The cycle time is defined as being the perforation time divided by the number of adsorption columns. The perforation time is defined as being the time during which a gas oil is produced to the specifications required for an adsorbent solid volume that is equal to the sum of the volumes of the adsorbers that work in the adsorption phase.
The gas/liquid mixture (3) is reheated to the working temperature that is desired in a heat exchanger E-1.
The working temperature is selected based on the nature of the sulfur-containing compounds that are to be treated. In the case of sulfur-containing compounds such as thiophene, the temperature should be greater than 200° C., whereas in the case of the benzothiophenic compounds, the temperature will preferably be greater than 300° C., and in the case of refractory sulfur-containing compounds of the benzothiophenic type, the temperature will preferably be greater than 350° C.
This temperature should, however, be less than the degradation temperature of the feedstock that is used, which is typically 450° C. for a gas oil.
The work pressure will be selected in an interval of between 2 and 20 bar, and preferably between 5 and 15 bar. The amount of solid to be used depends on the VVH (hourly volumetric flow rate) that is defined as the ratio between the liquid volumetric flow rate of the feedstock relative to the volume of adsorbent solid that is used.
The VVH will be between 0.1 h-1 and 10 h-1, and preferably between 0.5 h-1 and 5 h-1.
The effluent flow (4) from exchanger E1 can be divided into, for example, three flows (4a), (4b) and (4c) that will each feed an adsorber A-1, A-2 and A-3.

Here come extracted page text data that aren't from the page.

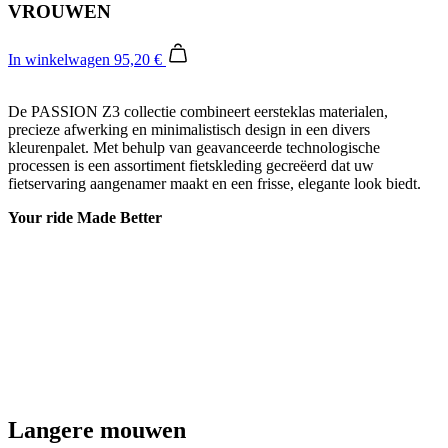
VROUWEN
In winkelwagen
95,20 €
De PASSION Z3 collectie combineert eersteklas materialen,
precieze afwerking en minimalistisch design in een divers
kleurenpalet. Met behulp van geavanceerde technologische
processen is een assortiment fietskleding gecreëerd dat uw
fietservaring aangenamer maakt en een frisse, elegante look biedt.
Your ride Made Better
Langere mouwen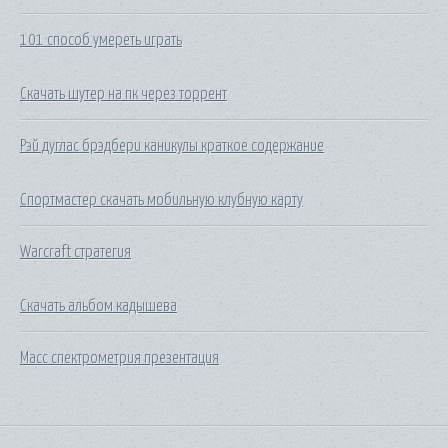
101 способ умереть играть
Скачать шутер на пк через торрент
Рэй дуглас брэдбери каникулы краткое содержание
Спортмастер скачать мобильную клубную карту
Warcraft стратегия
Скачать альбом кадышева
Масс спектрометрия презентация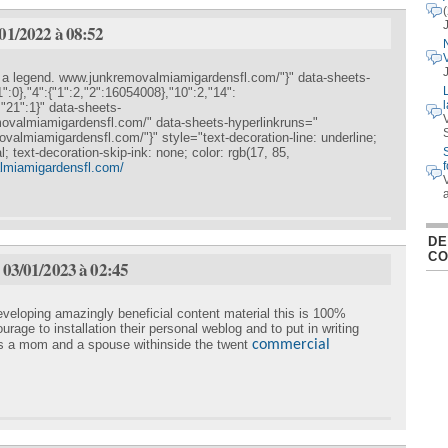
/01/2022 à 08:52
s a legend.
www.junkremovalmiamigardensfl.com/"}" data-sheets-
L
":0},"4":{"1":2,"2":16054008},"10":2,"14":
l
,"21":1}" data-sheets-
movalmiamigardensfl.com/" data-sheets-hyperlinkruns="
ovalmiamigardensfl.com/"}" style="text-decoration-line: underline;
al; text-decoration-skip-ink: none; color: rgb(17, 85,
lmiamigardensfl.com/
DE
C
 03/01/2023 à 02:45
veloping amazingly beneficial content material this is 100%
urage to installation their personal weblog and to put in writing
 as a mom and a spouse withinside the twent
commercial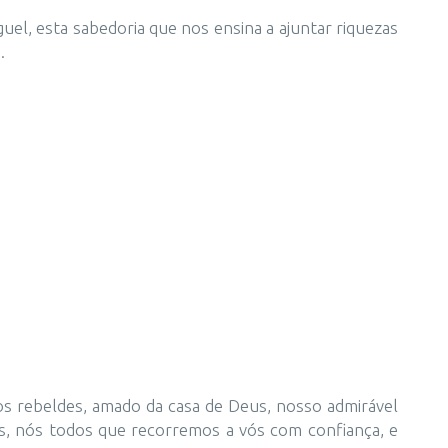
el, esta sabedoria que nos ensina a ajuntar riquezas
.
itos rebeldes, amado da casa de Deus, nosso admirável
ales, nós todos que recorremos a vós com confiança, e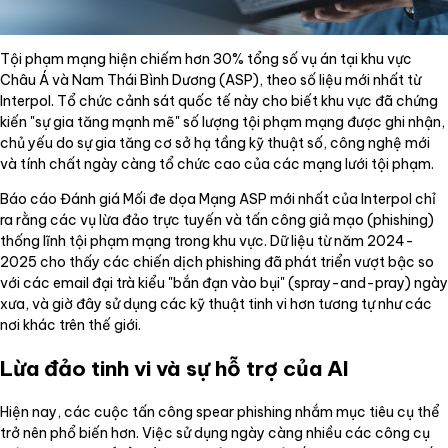
Tội phạm mạng hiện chiếm hơn 30% tổng số vụ án tại khu vực
Châu Á và Nam Thái Bình Dương (ASP), theo số liệu mới nhất từ
Interpol. Tổ chức cảnh sát quốc tế này cho biết khu vực đã chứng
kiến "sự gia tăng mạnh mẽ" số lượng tội phạm mạng được ghi nhận,
chủ yếu do sự gia tăng cơ sở hạ tầng kỹ thuật số, công nghệ mới
và tính chất ngày càng tổ chức cao của các mạng lưới tội phạm.
Báo cáo Đánh giá Mối đe dọa Mạng ASP mới nhất của Interpol chỉ
ra rằng các vụ lừa đảo trực tuyến và tấn công giả mạo (phishing)
thống lĩnh tội phạm mạng trong khu vực. Dữ liệu từ năm 2024-
2025 cho thấy các chiến dịch phishing đã phát triển vượt bậc so
với các email đại trà kiểu "bắn đạn vào bụi" (spray-and-pray) ngày
xưa, và giờ đây sử dụng các kỹ thuật tinh vi hơn tương tự như các
nơi khác trên thế giới.
Lừa đảo tinh vi và sự hỗ trợ của AI
Hiện nay, các cuộc tấn công spear phishing nhắm mục tiêu cụ thể
trở nên phổ biến hơn. Việc sử dụng ngày càng nhiều các công cụ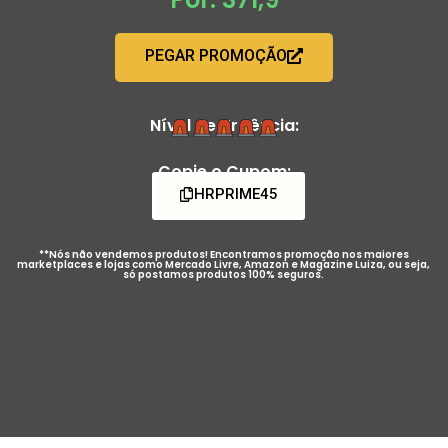
PEGAR PROMOÇÃO
Nível de Urgência:
Copie o Cupom:
HRPRIME45
**Nós não vendemos produtos! Encontramos promoção nos maiores
marketplaces e lojas como Mercado Livre, Amazon e Magazine Luiza, ou seja,
só postamos produtos 100% seguros.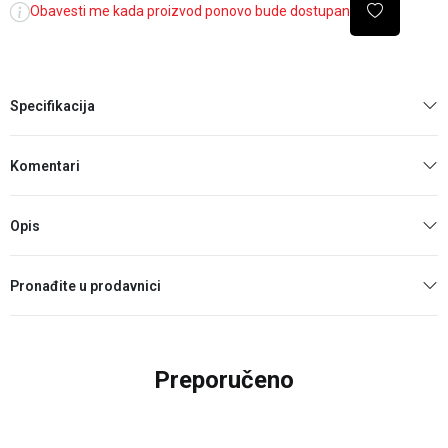
Obavesti me kada proizvod ponovo bude dostupan
Specifikacija
Komentari
Opis
Pronađite u prodavnici
Preporučeno
30
%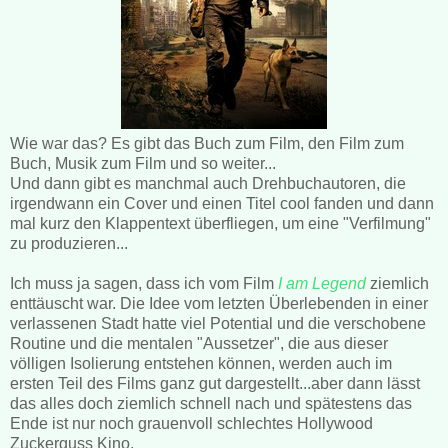
Wie war das? Es gibt das Buch zum Film, den Film zum
Buch, Musik zum Film und so weiter...
Und dann gibt es manchmal auch Drehbuchautoren, die
irgendwann ein Cover und einen Titel cool fanden und dann
mal kurz den Klappentext überfliegen, um eine "Verfilmung"
zu produzieren...
Ich muss ja sagen, dass ich vom Film
I am Legend
ziemlich
enttäuscht war. Die Idee vom letzten Überlebenden in einer
verlassenen Stadt hatte viel Potential und die verschobene
Routine und die mentalen "Aussetzer", die aus dieser
völligen Isolierung entstehen können, werden auch im
ersten Teil des Films ganz gut dargestellt...aber dann lässt
das alles doch ziemlich schnell nach und spätestens das
Ende ist nur noch grauenvoll schlechtes Hollywood
Zuckerguss Kino.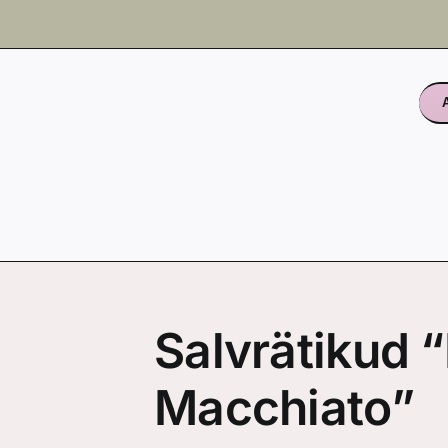
Salvrätikud 
Macchiato”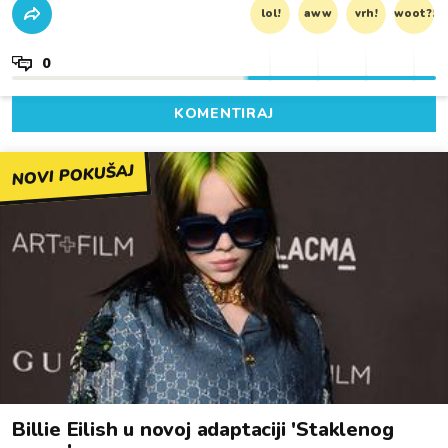
lol!
aww
vrh!
woot?!
0
KOMENTIRAJ
NOVI POKUŠAJ
Billie Eilish u novoj adaptaciji 'Staklenog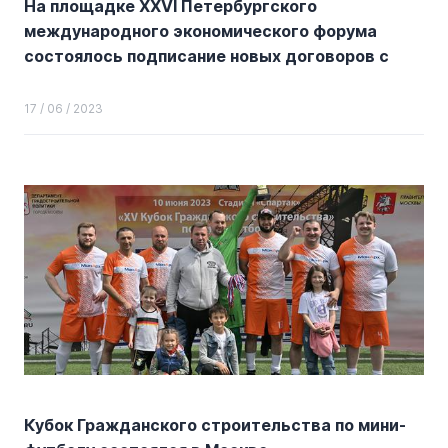
На площадке XXVI Петербургского
международного экономического форума
состоялось подписание новых договоров с
инвесторами о комплексном развитии
участков в ТиНАО
17 / 06 / 2023
Кубок Гражданского строительства по мини-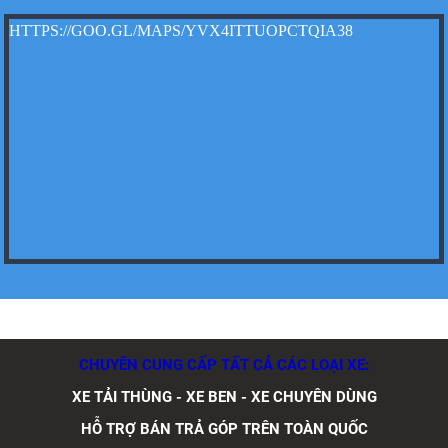
HTTPS://GOO.GL/MAPS/YVX4ITTUOPCTQIA38
Xe tải Foton 990kg
Xe tải Foton 990kg
Xe tải Foton 990kg
CHUYÊN CUNG CẤP TẤT CẢ CÁC LOẠI XE:
XE TẢI THÙNG - XE BEN - XE CHUYÊN DÙNG
HỖ TRỢ BÁN TRẢ GÓP TRÊN TOÀN QUỐC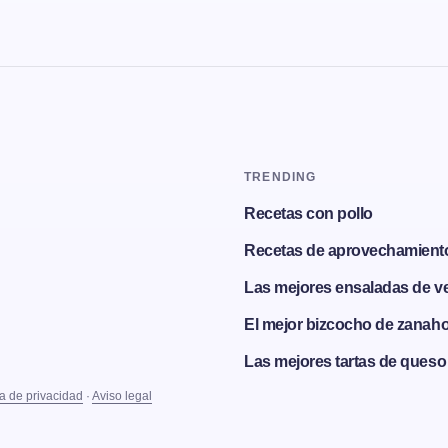
TRENDING
Recetas con pollo
Recetas de aprovechamient
Las mejores ensaladas de v
El mejor bizcocho de zanaho
Las mejores tartas de queso
ca de privacidad
·
Aviso legal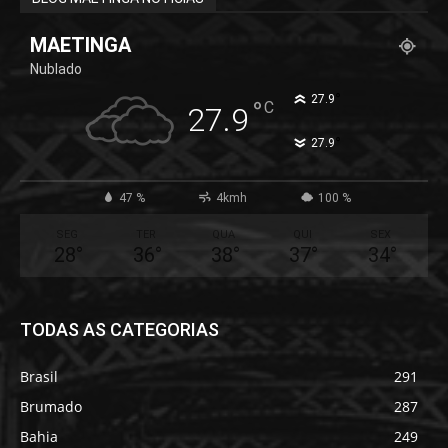
MAETINGA
Nublado
°
27.9
°
C
27.9
°
27.9
47 %
4kmh
100 %
SEG
TER
QUA
QUI
SEX
28
°
36
°
38
°
37
°
34
°
TODAS AS CATEGORIAS
Brasil
291
Brumado
287
Bahia
249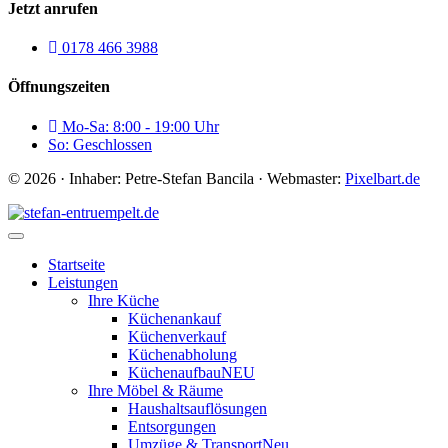
Jetzt anrufen
0178 466 3988
Öffnungszeiten
Mo-Sa: 8:00 - 19:00 Uhr
So: Geschlossen
© 2026 · Inhaber: Petre-Stefan Bancila · Webmaster:
Pixelbart.de
Startseite
Leistungen
Ihre Küche
Küchenankauf
Küchenverkauf
Küchenabholung
Küchenaufbau
NEU
Ihre Möbel & Räume
Haushaltsauflösungen
Entsorgungen
Umzüge & Transport
Neu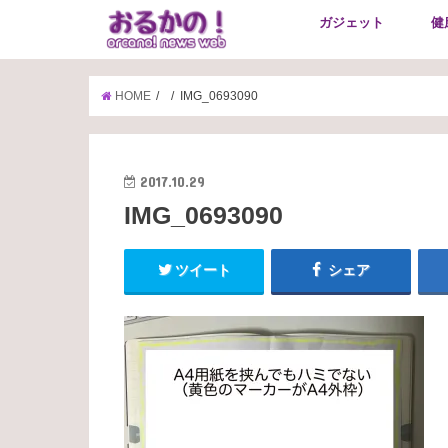
ガジェット
健
HOME
IMG_0693090
2017.10.29
IMG_0693090
ツイート
シェア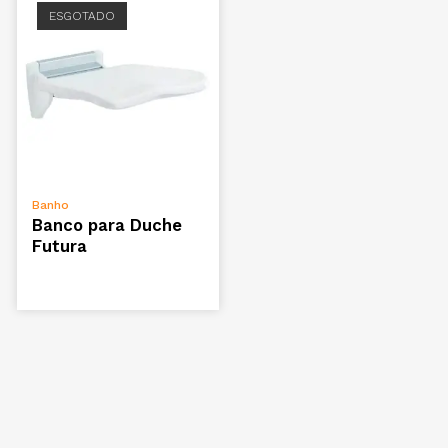
ESGOTADO
VER OPÇÕES
Banho
Banco para Duche
Futura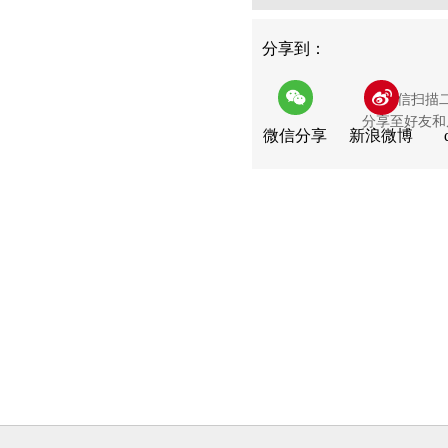
分享到：
用微信扫描
分享至好友和
微信分享
新浪微博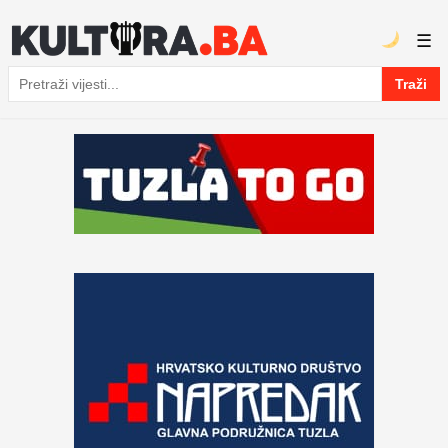
☰
Traži
Pretraga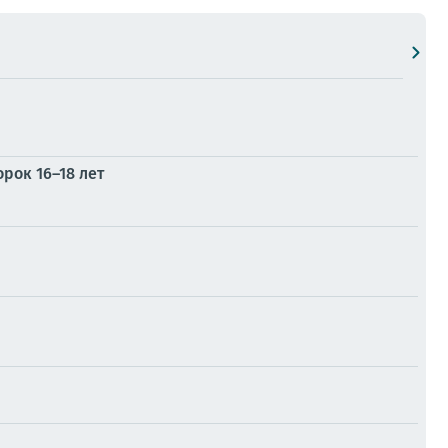
рок 16–18 лет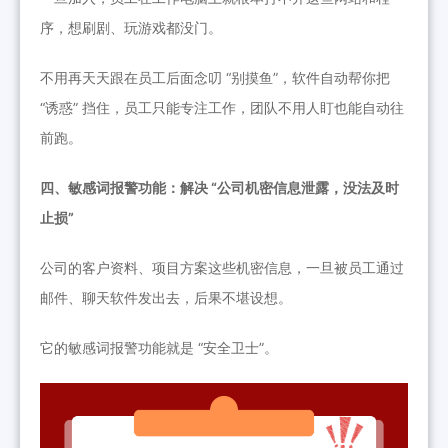
序，想刷剧、玩游戏都没门。
不用再天天跟在员工后面念叨 “别摸鱼”，软件自动帮你把
“诱惑” 挡住，员工只能专注工作，团队不用人盯也能自动往
前跑。
四、敏
感词报警功能：解决 “公司机密信息泄露，没法及时
止损”
公司的客户资料、项目方案这些机密信息，一旦被员工通过
邮件、聊天软件发出去，后果不堪设想。
它
的敏感词报警功能就是 “安全卫士”。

The effluents (5a), (5b) and (5c) that are obtained from adsorbers A-1, A-2, and A-3 are mixed with one another, and the resulting flow (5) is introduced into a flash tank that works by lowering temperature to separate the hydrogen and to recover the gas oil that is desulfurized to the required specifications.
The nitrogen flow (7) that is thus formed is compressed with the aid of the compressor E-2.
The flow (8) that is obtained is separated into two flows. The flow (9) is reheated in the exchanger E-3, and the nitrogen flow (10) that is obtained is used to carry out the stripping and the reheating of the adsorber A-4.
The effluent (11) that is obtained at the outlet of the adsorber A-4 is cooled in the exchanger E-4, and the cooled flow (12) is separated in the separator E-5.
At the bottom of separator E-5, a gas oil flow (13) is recovered, and at the top of separator E-5, a flow (14) is recovered in a first step that consists of a mixture (15) of nitrogen and hydrogen, then in a second step consisting of nitrogen only (16).
The various compounds that remain adsorbed in the adsorbent solid that is contained in the adsorber A-5 are burned by combustion with air that is most often dilute. To carry out this combustion, an addition of dilute air (23) is mixed with the recycled air (33).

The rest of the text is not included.